Ironically, the rival Republican Party, while opposed to many of Obama's key
priorities such as climate and immigration legislation, may offer greater
support than Democrats on the South Korea free trade agreement.
"Before the midterm elections, he cannot submit this to Congress. It's
impossible," said Anthony Kim, a policy analyst at the Heritage Foundation,
a conservative think-tank.
"But after the election, there will be a new set of minds. It will be an
uphill battle -- there is no doubt about that -- but I think it may come to
life next year," he said.
Sabina Dewan, associate director of international economic policy at the
left-leaning Center for American Progress, said that any trade deal would be
controversial at a time that the wobbly US economy is voters' top concern.
But she noted that Obama has set a goal of doubling US exports as a way to
fuel growth and that, in a globalized economy, the United States risked
being left behind.
"Given the domestic climate and the challenges that President Obama is
facing right now, he would not have picked this battle if he didn't truly
believe in the merits of it," she said.
"Of course, any time you have a new trade agreement you have a restructuring
of economic activity, which means that some people will be better off while
others will have to adjust to change," she said.

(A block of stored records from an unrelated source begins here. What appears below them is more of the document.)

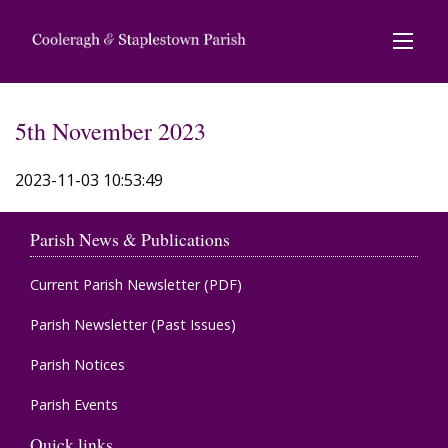
5th November 2023
2023-11-03 10:53:49
Parish News & Publications
Current Parish Newsletter (PDF)
Parish Newsletter (Past Issues)
Parish Notices
Parish Events
Quick links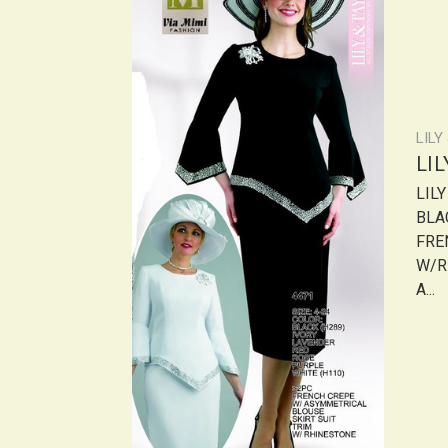
LILY
LI
LIL
BLA
FRE
W/R
A...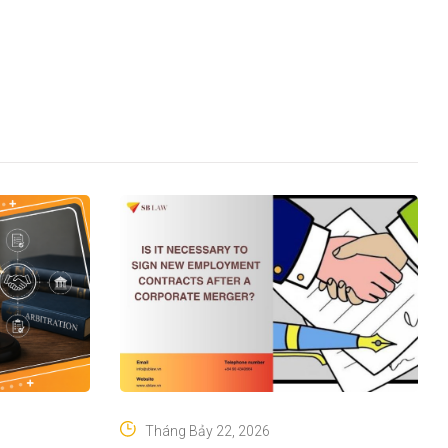
Tháng Bảy 22, 2026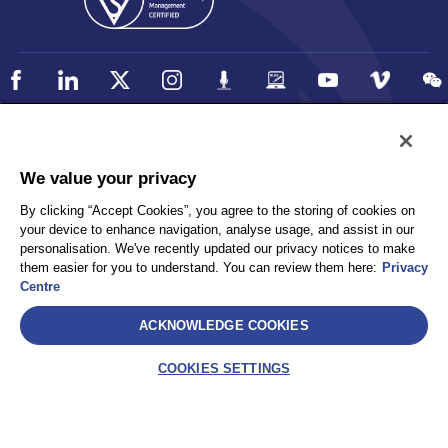
Policy
Accessibility
We value your privacy
Privacy
UK Modern Slavery Statement
By clicking “Accept Cookies”, you agree to the storing of cookies on
Client Privacy
Sitemap
your device to enhance navigation, analyse usage, and assist in our
Terms and Conditions
personalisation. We've recently updated our privacy notices to make
them easier for you to understand. You can review them here:
Privacy
Centre
Select
ACKNOWLEDGE COOKIES
AEA International Holdings. Pte. Ltd and each of its affiliates are
legally separate and independent entities. © 2026 International SOS
COOKIES SETTINGS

Former Democratic president Bill Clinton championed NAFTA despite staunch
opposition from many in his party who have argued, then and now, that it has
encouraged manufacturers to shift jobs to Mexico in search of cheaper labor.
Opposition to the South Korea deal has focused more on specific sectors,
with legislators seeking more access for US autos and beef.
Beef is particularly sensitive for Lee after South Koreans held major street
protests in 2008 charging that the US imports were unsafe. South Korea has
resisted renegotiating any of the deal.
For South Korean policymakers, free trade is seen as a crucial strategy to
boost the competitiveness of an economy lying between giants Japan and
China. Seoul has also pursued trade pacts with the European Union and India.
Han Duk-Soo, the South Korean ambassador to Washington, said he has met with
35 -- or more than one-third -- of US senators and 135 House members to
promote the deal which he argued would create some 72,000 US jobs.
Han last week joined three Democrats and three Republicans who set up a
caucus in Congress in support of the deal.
"For three years, Congress and the White House have wrung their hands while
this no-cost job creation measure sits cooling on the dinner table," said
one of the members, Republican Representative Peter Roskam of Illinois.